Items listed in a dataset:
——

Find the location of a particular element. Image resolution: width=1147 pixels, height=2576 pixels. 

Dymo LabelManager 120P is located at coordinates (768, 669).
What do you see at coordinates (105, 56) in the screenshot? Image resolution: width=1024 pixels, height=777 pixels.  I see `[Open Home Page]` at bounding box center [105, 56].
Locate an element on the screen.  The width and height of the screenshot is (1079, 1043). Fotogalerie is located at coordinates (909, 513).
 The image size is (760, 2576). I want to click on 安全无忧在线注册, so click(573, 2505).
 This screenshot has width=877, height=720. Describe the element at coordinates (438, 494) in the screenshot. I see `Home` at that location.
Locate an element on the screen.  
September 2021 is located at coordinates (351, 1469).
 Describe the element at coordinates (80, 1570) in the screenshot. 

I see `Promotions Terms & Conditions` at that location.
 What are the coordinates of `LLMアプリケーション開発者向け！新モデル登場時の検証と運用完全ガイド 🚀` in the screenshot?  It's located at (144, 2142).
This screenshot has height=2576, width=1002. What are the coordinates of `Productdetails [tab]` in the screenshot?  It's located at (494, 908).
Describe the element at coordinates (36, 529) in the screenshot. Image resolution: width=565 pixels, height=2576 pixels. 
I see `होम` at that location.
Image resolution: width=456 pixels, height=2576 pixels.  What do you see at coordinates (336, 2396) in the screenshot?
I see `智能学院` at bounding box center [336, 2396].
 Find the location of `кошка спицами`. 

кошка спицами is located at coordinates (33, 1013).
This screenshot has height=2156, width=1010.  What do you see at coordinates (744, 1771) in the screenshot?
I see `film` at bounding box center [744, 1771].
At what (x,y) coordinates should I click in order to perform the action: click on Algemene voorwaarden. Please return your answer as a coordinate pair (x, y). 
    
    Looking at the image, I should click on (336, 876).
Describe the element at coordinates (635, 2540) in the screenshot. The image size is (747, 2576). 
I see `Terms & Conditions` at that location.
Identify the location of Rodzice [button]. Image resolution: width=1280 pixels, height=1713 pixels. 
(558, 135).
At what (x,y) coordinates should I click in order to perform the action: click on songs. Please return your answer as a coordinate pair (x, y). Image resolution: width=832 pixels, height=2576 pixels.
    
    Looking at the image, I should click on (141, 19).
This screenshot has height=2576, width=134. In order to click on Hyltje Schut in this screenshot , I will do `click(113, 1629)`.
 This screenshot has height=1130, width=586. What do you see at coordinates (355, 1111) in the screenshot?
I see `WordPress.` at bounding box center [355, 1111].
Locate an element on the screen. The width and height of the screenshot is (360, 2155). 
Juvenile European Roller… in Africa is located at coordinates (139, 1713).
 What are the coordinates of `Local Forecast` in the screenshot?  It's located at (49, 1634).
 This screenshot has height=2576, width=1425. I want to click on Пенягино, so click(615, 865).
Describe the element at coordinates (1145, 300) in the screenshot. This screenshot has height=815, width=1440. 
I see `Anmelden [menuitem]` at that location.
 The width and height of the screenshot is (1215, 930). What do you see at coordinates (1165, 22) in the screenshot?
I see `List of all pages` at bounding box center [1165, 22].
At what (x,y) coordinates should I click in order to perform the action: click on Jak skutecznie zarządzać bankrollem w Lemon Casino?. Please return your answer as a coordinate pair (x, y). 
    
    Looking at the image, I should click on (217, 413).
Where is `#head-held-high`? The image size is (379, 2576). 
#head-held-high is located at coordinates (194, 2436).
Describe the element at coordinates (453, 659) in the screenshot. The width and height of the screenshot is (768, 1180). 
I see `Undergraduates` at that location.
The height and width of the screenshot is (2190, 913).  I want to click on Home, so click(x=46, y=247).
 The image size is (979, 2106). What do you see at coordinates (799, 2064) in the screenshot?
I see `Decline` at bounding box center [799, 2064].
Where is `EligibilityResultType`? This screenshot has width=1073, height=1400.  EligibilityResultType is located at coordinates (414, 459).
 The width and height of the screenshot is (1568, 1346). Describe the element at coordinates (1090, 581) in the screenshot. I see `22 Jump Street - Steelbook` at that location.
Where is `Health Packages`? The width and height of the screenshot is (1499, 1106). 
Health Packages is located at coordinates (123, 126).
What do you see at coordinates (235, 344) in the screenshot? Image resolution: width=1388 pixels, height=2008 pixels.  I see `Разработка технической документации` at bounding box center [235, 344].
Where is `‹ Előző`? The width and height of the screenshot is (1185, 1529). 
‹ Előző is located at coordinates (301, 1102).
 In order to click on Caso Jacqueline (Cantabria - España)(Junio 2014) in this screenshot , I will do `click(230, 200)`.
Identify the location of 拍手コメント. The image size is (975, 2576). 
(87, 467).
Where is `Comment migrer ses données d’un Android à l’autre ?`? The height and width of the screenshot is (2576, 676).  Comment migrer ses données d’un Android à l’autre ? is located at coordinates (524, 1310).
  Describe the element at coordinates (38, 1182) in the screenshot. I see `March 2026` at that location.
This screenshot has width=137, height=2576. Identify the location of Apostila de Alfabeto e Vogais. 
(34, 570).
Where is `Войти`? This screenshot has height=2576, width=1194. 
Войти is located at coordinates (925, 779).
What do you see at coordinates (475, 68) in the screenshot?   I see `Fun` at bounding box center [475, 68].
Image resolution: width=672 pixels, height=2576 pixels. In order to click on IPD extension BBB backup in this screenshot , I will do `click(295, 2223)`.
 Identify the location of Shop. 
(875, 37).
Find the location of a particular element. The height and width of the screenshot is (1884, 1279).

——

TASK TO CARRY OUT: Provide an exact reproduction of all the entries shown above.

OUTPUT:
Find the location of a particular element. Image resolution: width=1147 pixels, height=2576 pixels. 

Dymo LabelManager 120P is located at coordinates (768, 669).
What do you see at coordinates (105, 56) in the screenshot? Image resolution: width=1024 pixels, height=777 pixels.  I see `[Open Home Page]` at bounding box center [105, 56].
Locate an element on the screen.  The width and height of the screenshot is (1079, 1043). Fotogalerie is located at coordinates (909, 513).
 The image size is (760, 2576). I want to click on 安全无忧在线注册, so click(573, 2505).
 This screenshot has width=877, height=720. Describe the element at coordinates (438, 494) in the screenshot. I see `Home` at that location.
Locate an element on the screen.  
September 2021 is located at coordinates (351, 1469).
 Describe the element at coordinates (80, 1570) in the screenshot. 

I see `Promotions Terms & Conditions` at that location.
 What are the coordinates of `LLMアプリケーション開発者向け！新モデル登場時の検証と運用完全ガイド 🚀` in the screenshot?  It's located at (144, 2142).
This screenshot has height=2576, width=1002. What are the coordinates of `Productdetails [tab]` in the screenshot?  It's located at (494, 908).
Describe the element at coordinates (36, 529) in the screenshot. Image resolution: width=565 pixels, height=2576 pixels. 
I see `होम` at that location.
Image resolution: width=456 pixels, height=2576 pixels.  What do you see at coordinates (336, 2396) in the screenshot?
I see `智能学院` at bounding box center [336, 2396].
 Find the location of `кошка спицами`. 

кошка спицами is located at coordinates (33, 1013).
This screenshot has height=2156, width=1010.  What do you see at coordinates (744, 1771) in the screenshot?
I see `film` at bounding box center [744, 1771].
At what (x,y) coordinates should I click in order to perform the action: click on Algemene voorwaarden. Please return your answer as a coordinate pair (x, y). 
    
    Looking at the image, I should click on (336, 876).
Describe the element at coordinates (635, 2540) in the screenshot. The image size is (747, 2576). 
I see `Terms & Conditions` at that location.
Identify the location of Rodzice [button]. Image resolution: width=1280 pixels, height=1713 pixels. 
(558, 135).
At what (x,y) coordinates should I click in order to perform the action: click on songs. Please return your answer as a coordinate pair (x, y). Image resolution: width=832 pixels, height=2576 pixels.
    
    Looking at the image, I should click on (141, 19).
This screenshot has height=2576, width=134. In order to click on Hyltje Schut in this screenshot , I will do `click(113, 1629)`.
 This screenshot has height=1130, width=586. What do you see at coordinates (355, 1111) in the screenshot?
I see `WordPress.` at bounding box center [355, 1111].
Locate an element on the screen. The width and height of the screenshot is (360, 2155). 
Juvenile European Roller… in Africa is located at coordinates (139, 1713).
 What are the coordinates of `Local Forecast` in the screenshot?  It's located at (49, 1634).
 This screenshot has height=2576, width=1425. I want to click on Пенягино, so click(615, 865).
Describe the element at coordinates (1145, 300) in the screenshot. This screenshot has height=815, width=1440. 
I see `Anmelden [menuitem]` at that location.
 The width and height of the screenshot is (1215, 930). What do you see at coordinates (1165, 22) in the screenshot?
I see `List of all pages` at bounding box center [1165, 22].
At what (x,y) coordinates should I click in order to perform the action: click on Jak skutecznie zarządzać bankrollem w Lemon Casino?. Please return your answer as a coordinate pair (x, y). 
    
    Looking at the image, I should click on (217, 413).
Where is `#head-held-high`? The image size is (379, 2576). 
#head-held-high is located at coordinates (194, 2436).
Describe the element at coordinates (453, 659) in the screenshot. The width and height of the screenshot is (768, 1180). 
I see `Undergraduates` at that location.
The height and width of the screenshot is (2190, 913).  I want to click on Home, so click(x=46, y=247).
 The image size is (979, 2106). What do you see at coordinates (799, 2064) in the screenshot?
I see `Decline` at bounding box center [799, 2064].
Where is `EligibilityResultType`? This screenshot has width=1073, height=1400.  EligibilityResultType is located at coordinates (414, 459).
 The width and height of the screenshot is (1568, 1346). Describe the element at coordinates (1090, 581) in the screenshot. I see `22 Jump Street - Steelbook` at that location.
Where is `Health Packages`? The width and height of the screenshot is (1499, 1106). 
Health Packages is located at coordinates (123, 126).
What do you see at coordinates (235, 344) in the screenshot? Image resolution: width=1388 pixels, height=2008 pixels.  I see `Разработка технической документации` at bounding box center [235, 344].
Where is `‹ Előző`? The width and height of the screenshot is (1185, 1529). 
‹ Előző is located at coordinates (301, 1102).
 In order to click on Caso Jacqueline (Cantabria - España)(Junio 2014) in this screenshot , I will do `click(230, 200)`.
Identify the location of 拍手コメント. The image size is (975, 2576). 
(87, 467).
Where is `Comment migrer ses données d’un Android à l’autre ?`? The height and width of the screenshot is (2576, 676).  Comment migrer ses données d’un Android à l’autre ? is located at coordinates (524, 1310).
  Describe the element at coordinates (38, 1182) in the screenshot. I see `March 2026` at that location.
This screenshot has width=137, height=2576. Identify the location of Apostila de Alfabeto e Vogais. 
(34, 570).
Where is `Войти`? This screenshot has height=2576, width=1194. 
Войти is located at coordinates (925, 779).
What do you see at coordinates (475, 68) in the screenshot?   I see `Fun` at bounding box center [475, 68].
Image resolution: width=672 pixels, height=2576 pixels. In order to click on IPD extension BBB backup in this screenshot , I will do `click(295, 2223)`.
 Identify the location of Shop. 
(875, 37).
Find the location of a particular element. The height and width of the screenshot is (1884, 1279).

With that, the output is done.